Problem statement: In the data below, which lines hold the word "handle"? Copy them.
---------- Task inputs ----------
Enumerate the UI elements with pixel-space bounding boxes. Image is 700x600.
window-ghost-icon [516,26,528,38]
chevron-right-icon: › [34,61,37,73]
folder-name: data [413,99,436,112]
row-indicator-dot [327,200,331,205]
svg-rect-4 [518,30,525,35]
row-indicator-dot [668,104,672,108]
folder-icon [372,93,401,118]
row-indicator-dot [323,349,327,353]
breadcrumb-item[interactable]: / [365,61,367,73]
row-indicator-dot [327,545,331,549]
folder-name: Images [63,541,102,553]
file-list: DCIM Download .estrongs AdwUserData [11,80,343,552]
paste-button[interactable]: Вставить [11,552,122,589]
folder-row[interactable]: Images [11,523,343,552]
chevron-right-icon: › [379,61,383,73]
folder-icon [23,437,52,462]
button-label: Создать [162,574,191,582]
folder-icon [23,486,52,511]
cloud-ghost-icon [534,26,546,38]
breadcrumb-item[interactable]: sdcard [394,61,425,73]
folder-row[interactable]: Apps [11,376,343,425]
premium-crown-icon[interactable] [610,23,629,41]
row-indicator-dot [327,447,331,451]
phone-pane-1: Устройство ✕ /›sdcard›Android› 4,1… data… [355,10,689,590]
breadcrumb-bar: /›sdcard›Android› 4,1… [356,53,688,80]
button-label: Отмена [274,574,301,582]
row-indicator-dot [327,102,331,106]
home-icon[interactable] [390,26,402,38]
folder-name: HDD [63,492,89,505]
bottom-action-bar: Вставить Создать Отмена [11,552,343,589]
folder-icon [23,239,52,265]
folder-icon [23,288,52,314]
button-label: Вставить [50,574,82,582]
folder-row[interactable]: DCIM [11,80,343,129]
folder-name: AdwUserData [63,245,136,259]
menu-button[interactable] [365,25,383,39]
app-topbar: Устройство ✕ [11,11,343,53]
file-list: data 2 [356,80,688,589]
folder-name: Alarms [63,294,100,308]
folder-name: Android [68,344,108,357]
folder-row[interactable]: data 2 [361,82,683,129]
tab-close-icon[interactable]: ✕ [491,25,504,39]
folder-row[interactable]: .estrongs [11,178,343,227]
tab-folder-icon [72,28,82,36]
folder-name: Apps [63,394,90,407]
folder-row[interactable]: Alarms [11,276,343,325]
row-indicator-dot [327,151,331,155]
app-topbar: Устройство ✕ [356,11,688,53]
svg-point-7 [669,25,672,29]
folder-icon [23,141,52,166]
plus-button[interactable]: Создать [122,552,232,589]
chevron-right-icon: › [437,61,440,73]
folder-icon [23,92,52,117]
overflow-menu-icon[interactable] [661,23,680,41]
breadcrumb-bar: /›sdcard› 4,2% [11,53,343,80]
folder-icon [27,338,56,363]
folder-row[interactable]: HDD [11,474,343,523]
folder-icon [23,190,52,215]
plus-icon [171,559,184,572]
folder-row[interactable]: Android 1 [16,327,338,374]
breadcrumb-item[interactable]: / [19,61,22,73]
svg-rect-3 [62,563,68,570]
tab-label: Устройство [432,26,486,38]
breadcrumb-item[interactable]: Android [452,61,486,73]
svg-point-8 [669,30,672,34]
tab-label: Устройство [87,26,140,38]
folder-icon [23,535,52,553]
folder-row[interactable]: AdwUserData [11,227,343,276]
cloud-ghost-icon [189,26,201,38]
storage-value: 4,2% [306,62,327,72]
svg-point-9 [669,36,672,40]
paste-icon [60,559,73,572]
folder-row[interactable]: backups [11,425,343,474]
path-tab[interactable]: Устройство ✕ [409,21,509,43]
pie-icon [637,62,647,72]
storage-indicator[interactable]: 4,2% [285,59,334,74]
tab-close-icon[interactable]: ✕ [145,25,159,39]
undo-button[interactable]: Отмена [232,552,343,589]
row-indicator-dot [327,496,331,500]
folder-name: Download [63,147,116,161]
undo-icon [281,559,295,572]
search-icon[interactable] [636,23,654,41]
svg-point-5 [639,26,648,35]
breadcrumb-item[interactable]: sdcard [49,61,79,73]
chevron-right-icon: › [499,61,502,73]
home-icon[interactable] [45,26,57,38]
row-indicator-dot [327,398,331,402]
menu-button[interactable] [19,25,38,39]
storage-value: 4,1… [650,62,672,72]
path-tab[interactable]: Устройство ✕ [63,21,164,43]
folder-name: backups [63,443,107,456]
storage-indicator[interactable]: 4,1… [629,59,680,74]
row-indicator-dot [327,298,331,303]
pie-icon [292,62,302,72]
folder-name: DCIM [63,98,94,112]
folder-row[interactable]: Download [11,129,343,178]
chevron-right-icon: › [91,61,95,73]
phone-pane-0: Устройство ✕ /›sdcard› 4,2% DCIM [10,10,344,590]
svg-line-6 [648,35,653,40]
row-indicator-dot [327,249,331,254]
----------
---------- Task inputs ----------
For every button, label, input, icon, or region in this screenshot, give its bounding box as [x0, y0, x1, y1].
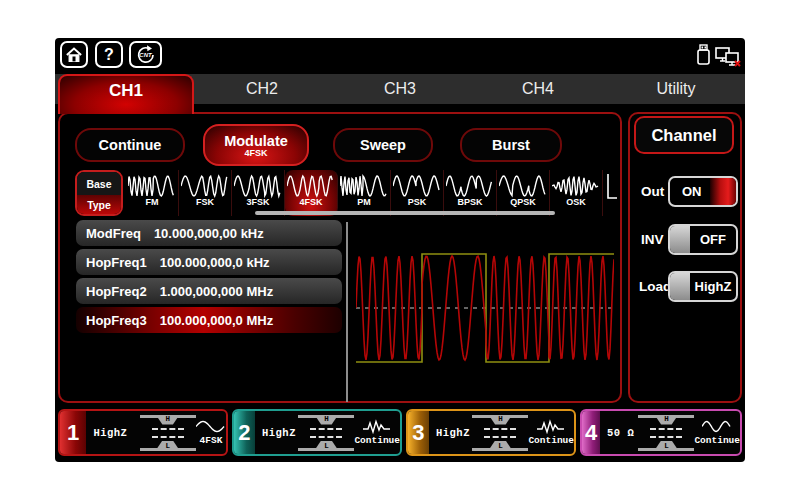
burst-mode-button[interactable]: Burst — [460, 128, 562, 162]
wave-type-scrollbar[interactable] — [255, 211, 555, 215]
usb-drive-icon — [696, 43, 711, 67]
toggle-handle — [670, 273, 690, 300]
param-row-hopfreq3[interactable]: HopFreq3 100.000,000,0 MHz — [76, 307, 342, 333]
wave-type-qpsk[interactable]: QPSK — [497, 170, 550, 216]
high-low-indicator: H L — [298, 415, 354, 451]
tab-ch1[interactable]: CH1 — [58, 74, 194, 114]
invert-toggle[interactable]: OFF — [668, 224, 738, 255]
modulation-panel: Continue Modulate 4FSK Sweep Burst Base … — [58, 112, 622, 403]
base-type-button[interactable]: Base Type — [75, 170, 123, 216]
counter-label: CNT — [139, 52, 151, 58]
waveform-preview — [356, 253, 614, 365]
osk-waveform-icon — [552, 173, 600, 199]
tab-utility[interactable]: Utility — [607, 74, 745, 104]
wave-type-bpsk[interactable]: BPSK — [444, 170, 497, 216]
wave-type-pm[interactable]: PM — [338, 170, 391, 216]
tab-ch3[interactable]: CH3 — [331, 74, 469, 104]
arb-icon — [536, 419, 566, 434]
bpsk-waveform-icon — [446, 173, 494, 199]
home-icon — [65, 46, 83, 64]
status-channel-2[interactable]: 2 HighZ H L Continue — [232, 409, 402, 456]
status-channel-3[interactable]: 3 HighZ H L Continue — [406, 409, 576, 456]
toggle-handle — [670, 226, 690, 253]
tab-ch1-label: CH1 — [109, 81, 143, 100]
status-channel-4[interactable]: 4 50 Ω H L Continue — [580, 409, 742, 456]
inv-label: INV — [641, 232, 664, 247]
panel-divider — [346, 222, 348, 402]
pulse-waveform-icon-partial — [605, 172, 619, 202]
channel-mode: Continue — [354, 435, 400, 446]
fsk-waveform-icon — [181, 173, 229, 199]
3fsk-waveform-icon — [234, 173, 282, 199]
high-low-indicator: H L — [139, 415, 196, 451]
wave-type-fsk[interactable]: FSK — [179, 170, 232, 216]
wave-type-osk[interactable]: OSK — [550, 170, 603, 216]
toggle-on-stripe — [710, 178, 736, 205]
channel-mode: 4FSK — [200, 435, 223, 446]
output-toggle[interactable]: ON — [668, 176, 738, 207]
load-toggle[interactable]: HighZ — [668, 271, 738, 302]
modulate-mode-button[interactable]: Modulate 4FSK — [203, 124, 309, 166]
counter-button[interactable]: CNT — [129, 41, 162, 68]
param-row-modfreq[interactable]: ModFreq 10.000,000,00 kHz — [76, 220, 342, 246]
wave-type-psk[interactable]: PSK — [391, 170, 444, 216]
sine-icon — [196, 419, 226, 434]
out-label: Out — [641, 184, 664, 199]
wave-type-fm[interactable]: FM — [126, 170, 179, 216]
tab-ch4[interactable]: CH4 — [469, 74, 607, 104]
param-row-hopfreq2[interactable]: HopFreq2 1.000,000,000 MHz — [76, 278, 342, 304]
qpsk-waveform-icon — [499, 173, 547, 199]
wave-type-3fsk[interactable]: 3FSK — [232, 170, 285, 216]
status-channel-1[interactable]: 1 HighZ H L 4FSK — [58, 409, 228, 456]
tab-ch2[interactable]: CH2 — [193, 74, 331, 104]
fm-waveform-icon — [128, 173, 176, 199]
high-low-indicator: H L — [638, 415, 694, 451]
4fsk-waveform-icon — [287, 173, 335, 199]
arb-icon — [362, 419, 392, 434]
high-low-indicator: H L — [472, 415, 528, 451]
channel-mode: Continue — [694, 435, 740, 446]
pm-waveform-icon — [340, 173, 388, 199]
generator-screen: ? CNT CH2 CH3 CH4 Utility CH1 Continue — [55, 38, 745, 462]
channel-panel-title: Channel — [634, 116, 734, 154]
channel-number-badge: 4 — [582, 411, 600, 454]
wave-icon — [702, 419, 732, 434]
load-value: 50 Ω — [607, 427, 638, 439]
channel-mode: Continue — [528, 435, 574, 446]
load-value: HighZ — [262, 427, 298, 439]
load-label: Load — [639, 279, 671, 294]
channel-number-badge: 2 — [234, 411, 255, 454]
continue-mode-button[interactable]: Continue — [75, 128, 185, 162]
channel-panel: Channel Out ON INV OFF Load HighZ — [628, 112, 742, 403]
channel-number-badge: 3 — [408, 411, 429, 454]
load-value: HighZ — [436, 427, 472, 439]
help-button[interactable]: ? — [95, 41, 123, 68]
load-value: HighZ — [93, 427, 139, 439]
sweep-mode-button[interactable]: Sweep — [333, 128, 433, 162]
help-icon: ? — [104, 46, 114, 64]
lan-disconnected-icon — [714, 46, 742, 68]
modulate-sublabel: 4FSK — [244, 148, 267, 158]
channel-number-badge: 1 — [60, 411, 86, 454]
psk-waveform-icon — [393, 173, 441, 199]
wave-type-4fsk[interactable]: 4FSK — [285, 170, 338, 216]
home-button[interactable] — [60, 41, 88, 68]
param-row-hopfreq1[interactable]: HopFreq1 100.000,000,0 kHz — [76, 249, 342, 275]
----------
Answer for the task:
toggle-handle — [670, 273, 690, 300]
toggle-handle — [670, 226, 690, 253]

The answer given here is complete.